Sunday, March 11, 2012

fun with JavaScript

After adventures in Perl, then Java, then Ruby, I've been immersed in JavaScript, the language of web UI's.

Writing command line apps is straightforward. For example if the user wants to analyze a specific ride, include the ride ID as a command line argument. Done. Now get on to the juicy data analysis.

But with a user interface, things are much more complex. A bunch of my Strava app ideas begin the same: user specifies a ride, app maps the ride for user reference, various analyses are done and/or actions are taken.

In the Strava API some methods require an authorization key from logging in, while others do not. Among those that do is the method which returns a reduced set of coordinates for a route to allow mapping without transferring the full set of data for the ride. This is important for maps, because it substantially reduces the bandwidth requirement, not only loading the data from Strava, but then subsequently uploading it to Google for map generation. And obviously anything which results in activities being modified, like implementing my motorized segment filter to "clean up" ride data where I kept my computer on while in a train or car, also requires logging in.

So I set for myself the task of implementing the following:

  1. User logs in to Strava.
  2. User is presented with a scrollable list of recent rides from which one can be selected. Alternately, the URL for a ride can be entered in a text entry widget.
  3. The ride is mapped (with the Google Maps API).

This was all a surprising amount of work. There's always details. For example, when you download a list of recent activity info from Strava, it sends the latest 50 rides (no runs), but includes only the ID and the name. I also want to see the time and distance. But to get those, I need to make a separate request, one per ride. This takes a lot of time, so I want to at least display the name first, then fill in the data and time as those become available. Fortunately, the jQuery Ajax method works asynchronously, so I can fill in the ride names (which I know) quickly, then as the queries are answered, fill in the distance and data. This was a lot of time, for what is just one small part of the big picture.

I still need to debug it before making anything public. Everything is still a bit rough around the edges.

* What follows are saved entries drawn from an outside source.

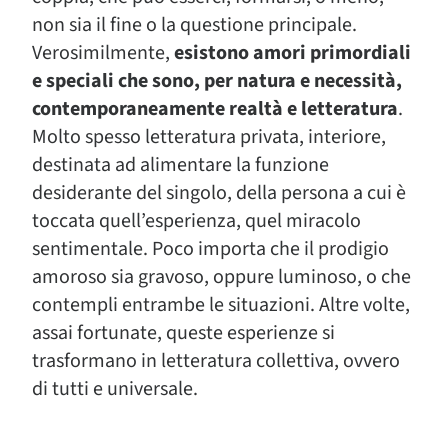
non sia il fine o la questione principale.
Verosimilmente,
esistono amori primordiali
e speciali che sono, per natura e necessità,
contemporaneamente realtà e letteratura
.
Molto spesso letteratura privata, interiore,
destinata ad alimentare la funzione
desiderante del singolo, della persona a cui è
toccata quell’esperienza, quel miracolo
sentimentale. Poco importa che il prodigio
amoroso sia gravoso, oppure luminoso, o che
contempli entrambe le situazioni. Altre volte,
assai fortunate, queste esperienze si
trasformano in letteratura collettiva, ovvero
di tutti e universale.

Then what? Well, I do have that motorized segment filter I want to implement as a first step. It requires accessing the full dataset, then applying smoothing functions, then estimating power (if Strava hasn't already estimated it for me), then scanning the data for potential transitions to/from a motorized vehicle, then analyze whether the gaps between these transitions are consistent with typical human power. It's a decent amount of bandwidth and a good amount of number crunching. If I convert it to Javascript, I dump all that in the lap of the user. If I keep moving with my Ruby implementation, then it stays with the server. I'm leaning toward the Javascript: even an iPhone can match the number-crunching speed of a Cray computer from 1984, and I'm not sure about running all this on random web servers. But maybe I should give the server-side solution a try, since the server is a guaranteed high-bandwidth connection to Strava. This way the client would need to access only the decimated data stream needed for mapping. So I could try both.